Let's say we have some library (eg. for XML parsing) that accepts a callback and calls it everytime it encounters some event (eg. find some XML tag). I'd like to be able to transform those callbacks into a generator that can be iterated via the for loop. Is that possible in Python without using threads or collecting all the callback results (ie. with lazy evaluation)?
Example:
# this is how I can produce the items
def callback(item)
# do something with each item
parser.parse(xml_file, callback=callback)
# this is how the items should be consumed
for item in iter_parse(xml_file):
print(item)
I've tried to study if coroutines could be used but it seems that coroutines are useful for pushing data from the producer, while generator pull data to the consumer.
The natural idea was that the producer and consumer would be coroutines that would ping the execution flow back and forth.
I've managed to get a producer-consumer pattern working with the asyncio loop (in a similar way to this answer). However it cannot be used like a generator in a for loop:
import asyncio
q = asyncio.Queue(maxsize=1)
@asyncio.coroutine
def produce(data):
for v in data:
print("Producing:", v)
yield from q.put(v)
print("Producer waiting")
yield from q.put(None)
print("Producer done")
@asyncio.coroutine
def consume():
while True:
print("Consumer waiting")
value = yield from q.get()
print("Consumed:", value)
if value is not None:
# process the value
yield from asyncio.sleep(0.5)
else:
break
print("Consumer done")
tasks = [
asyncio.Task(consume()),
asyncio.Task(produce(data=range(5)))
]
loop = asyncio.get_event_loop()
loop.run_until_complete(asyncio.wait(tasks))

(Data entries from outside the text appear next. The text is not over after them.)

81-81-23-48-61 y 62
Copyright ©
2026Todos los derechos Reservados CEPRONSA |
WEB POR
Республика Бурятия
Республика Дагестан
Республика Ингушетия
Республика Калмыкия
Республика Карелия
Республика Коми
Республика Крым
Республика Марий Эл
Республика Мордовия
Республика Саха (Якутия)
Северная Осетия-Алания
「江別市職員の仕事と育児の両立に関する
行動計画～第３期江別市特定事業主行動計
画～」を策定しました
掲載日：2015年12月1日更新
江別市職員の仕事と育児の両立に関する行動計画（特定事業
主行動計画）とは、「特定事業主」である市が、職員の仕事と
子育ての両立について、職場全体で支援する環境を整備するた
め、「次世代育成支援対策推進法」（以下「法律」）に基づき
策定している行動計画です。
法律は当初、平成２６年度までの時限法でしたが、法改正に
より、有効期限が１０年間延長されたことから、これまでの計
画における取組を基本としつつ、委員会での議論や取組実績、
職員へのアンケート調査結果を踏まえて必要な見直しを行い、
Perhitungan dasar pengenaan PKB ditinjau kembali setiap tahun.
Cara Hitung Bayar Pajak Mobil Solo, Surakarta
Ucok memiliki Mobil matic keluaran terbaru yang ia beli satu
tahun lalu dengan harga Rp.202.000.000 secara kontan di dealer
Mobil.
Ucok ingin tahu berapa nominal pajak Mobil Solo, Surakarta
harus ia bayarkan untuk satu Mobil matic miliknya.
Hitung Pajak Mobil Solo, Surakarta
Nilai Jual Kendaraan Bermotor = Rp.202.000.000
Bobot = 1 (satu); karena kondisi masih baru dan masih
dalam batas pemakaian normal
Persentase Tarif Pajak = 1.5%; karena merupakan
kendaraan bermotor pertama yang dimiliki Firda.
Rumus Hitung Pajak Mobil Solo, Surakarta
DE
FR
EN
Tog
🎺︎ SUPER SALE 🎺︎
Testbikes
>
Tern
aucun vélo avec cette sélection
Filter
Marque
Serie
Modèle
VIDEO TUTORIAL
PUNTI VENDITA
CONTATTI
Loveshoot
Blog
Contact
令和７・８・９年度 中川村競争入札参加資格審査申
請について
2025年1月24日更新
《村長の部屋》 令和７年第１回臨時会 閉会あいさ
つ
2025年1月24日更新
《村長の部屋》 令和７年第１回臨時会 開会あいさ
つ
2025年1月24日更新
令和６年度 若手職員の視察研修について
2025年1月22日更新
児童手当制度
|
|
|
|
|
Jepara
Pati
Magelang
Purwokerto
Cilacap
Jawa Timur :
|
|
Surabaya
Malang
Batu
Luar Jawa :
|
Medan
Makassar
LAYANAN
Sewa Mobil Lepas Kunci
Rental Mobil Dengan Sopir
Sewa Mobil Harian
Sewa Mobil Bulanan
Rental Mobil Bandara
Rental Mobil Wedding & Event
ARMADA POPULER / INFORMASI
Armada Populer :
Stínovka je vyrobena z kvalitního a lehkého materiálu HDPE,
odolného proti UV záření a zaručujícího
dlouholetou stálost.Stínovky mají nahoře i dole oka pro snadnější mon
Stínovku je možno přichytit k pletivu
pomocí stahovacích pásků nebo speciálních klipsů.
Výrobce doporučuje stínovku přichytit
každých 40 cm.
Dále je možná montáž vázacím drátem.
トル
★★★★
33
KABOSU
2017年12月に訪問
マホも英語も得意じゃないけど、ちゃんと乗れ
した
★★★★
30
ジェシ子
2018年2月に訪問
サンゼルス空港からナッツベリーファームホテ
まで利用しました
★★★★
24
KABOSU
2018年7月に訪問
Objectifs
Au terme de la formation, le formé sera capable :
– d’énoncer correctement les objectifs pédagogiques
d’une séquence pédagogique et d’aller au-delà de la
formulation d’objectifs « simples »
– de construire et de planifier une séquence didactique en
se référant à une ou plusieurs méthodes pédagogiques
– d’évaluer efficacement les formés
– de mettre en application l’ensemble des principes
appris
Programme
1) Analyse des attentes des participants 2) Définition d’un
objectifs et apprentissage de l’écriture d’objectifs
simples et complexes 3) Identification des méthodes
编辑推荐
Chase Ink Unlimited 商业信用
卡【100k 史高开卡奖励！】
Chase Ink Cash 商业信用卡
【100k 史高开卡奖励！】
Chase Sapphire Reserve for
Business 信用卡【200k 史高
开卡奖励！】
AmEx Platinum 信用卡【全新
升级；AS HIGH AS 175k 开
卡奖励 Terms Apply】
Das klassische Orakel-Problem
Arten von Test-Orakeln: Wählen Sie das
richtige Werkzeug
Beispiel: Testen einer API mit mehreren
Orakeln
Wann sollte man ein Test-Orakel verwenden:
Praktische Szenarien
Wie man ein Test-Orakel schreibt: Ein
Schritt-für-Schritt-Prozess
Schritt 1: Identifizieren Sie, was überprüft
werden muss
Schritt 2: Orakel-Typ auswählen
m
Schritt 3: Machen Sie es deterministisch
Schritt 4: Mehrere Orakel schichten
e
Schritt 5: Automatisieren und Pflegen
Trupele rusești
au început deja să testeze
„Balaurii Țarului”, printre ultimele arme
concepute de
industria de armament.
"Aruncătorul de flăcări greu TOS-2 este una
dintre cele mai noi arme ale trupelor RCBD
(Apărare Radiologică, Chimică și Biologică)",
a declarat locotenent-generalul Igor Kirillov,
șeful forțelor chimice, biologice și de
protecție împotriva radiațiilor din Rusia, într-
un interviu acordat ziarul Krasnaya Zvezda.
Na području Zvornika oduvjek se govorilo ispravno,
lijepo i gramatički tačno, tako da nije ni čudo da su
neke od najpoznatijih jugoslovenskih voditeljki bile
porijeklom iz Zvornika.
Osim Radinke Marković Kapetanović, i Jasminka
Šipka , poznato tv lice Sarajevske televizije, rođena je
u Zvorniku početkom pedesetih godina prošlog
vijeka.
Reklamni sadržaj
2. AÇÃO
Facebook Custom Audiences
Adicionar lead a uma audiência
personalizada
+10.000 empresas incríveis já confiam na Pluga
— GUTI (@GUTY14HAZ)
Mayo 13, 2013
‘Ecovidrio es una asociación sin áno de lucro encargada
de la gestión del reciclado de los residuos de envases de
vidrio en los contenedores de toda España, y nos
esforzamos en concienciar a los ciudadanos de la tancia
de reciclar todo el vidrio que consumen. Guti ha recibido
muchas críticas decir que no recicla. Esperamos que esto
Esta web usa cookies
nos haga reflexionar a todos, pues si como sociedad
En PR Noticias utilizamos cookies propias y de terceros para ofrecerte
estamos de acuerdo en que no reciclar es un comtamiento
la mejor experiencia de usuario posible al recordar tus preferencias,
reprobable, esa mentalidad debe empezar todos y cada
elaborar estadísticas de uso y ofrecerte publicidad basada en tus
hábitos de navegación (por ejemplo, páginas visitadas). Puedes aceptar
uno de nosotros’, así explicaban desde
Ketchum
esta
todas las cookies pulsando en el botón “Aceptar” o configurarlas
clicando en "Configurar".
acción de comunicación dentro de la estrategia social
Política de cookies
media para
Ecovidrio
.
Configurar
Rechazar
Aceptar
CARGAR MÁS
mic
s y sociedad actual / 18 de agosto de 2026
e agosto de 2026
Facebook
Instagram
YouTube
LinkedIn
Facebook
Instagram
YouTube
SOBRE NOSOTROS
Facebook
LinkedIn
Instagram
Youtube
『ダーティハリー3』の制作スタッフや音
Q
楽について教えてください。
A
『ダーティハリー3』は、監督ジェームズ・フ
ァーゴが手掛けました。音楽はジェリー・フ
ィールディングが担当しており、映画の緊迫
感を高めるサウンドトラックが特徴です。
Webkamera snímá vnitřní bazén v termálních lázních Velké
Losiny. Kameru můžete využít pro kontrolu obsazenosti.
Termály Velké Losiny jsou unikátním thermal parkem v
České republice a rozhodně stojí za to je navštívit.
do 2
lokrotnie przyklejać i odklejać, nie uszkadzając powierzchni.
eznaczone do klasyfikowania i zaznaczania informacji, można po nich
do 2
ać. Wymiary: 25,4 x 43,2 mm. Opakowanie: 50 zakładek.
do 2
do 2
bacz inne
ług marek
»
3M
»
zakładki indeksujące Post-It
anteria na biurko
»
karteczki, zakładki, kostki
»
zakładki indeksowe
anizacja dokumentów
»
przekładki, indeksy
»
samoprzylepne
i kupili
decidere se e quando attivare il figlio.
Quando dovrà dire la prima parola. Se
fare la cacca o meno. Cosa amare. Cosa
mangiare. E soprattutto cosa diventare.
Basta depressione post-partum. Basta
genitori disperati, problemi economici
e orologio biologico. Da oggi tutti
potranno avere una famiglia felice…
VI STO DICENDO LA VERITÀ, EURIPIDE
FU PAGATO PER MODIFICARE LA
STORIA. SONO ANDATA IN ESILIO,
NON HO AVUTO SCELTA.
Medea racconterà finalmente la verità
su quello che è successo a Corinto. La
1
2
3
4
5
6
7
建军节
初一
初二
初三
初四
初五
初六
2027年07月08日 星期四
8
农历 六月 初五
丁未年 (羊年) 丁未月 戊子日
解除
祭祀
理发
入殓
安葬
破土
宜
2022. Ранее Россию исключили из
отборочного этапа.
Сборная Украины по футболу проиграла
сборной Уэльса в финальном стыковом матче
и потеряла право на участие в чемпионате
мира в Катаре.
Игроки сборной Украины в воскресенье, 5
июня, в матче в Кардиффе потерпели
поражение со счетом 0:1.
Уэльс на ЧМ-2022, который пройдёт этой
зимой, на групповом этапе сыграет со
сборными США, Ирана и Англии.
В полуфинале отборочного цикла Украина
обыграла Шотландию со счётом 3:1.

The problem is that the result cannot be iterated in a for loop since it is managed by the loop.
When I rewrite the code so that the callback is called from an ordinary function, the problem is that asyncio.Queue.put() called from the callback doesn't block and the computation is not lazy.
import asyncio
q = asyncio.Queue(maxsize=1)
def parse(data, callback):
for value in data:
# yield from q.put(value)
callback(value)
@asyncio.coroutine
def produce(data):
@asyncio.coroutine
def enqueue(value):
print('enqueue()', value)
yield from q.put(value)
def callback(value):
print('callback()', value)
asyncio.async(enqueue(value))
parse(data, callback)
print('produce()')
print('produce(): enqueuing sentinel value')
asyncio.async(enqueue(None))
print('produce(): done')
@asyncio.coroutine
def consume():
print('consume()')
while True:
print('consume(): waiting')
value = yield from q.get()
print('consumed:', value)
if value is not None:
# here we'd like to yield and use this in a for loop elsewhere
print(value)
else:
break
print('consume(): done')
tasks = [
asyncio.Task(consume()),
asyncio.Task(produce(range(5)))
]
loop = asyncio.get_event_loop()
loop.run_until_complete(asyncio.wait(tasks))
# I'd like:
# for value in iter_parse(data=range(5)):
# print('consumed:', value)
It this kind of computation even possible with asyncio or do I need to use greenlet or gevent? I seems in gevent it is possible to iterate over async results in for loop but I don't like to depend on another library if possible and it is not completely ready for Python 3.